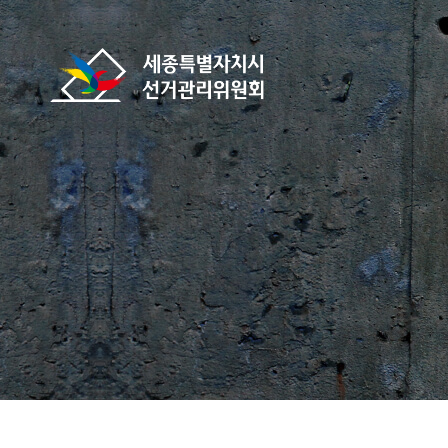
바로가기 메뉴
세종특별자치시선거관리위원회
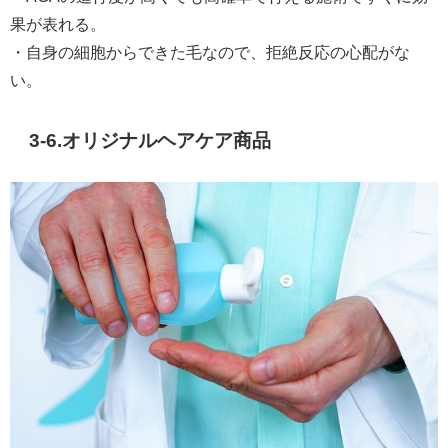
果が表れる。
・自身の細胞からできた毛なので、拒絶反応の心配がな
い。
3-6.オリジナルヘアケア商品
────────────────
● **WHAT YOU SHOULD DO**: The records above should be written out in full and unchanged, except that pictures are dropped.

● **EXERCISE ANSWER**:
바로가기 메뉴
세종특별자치시선거관리위원회
果が表れる。
・自身の細胞からできた毛なので、拒絶反応の心配がな
い。
3-6.オリジナルヘアケア商品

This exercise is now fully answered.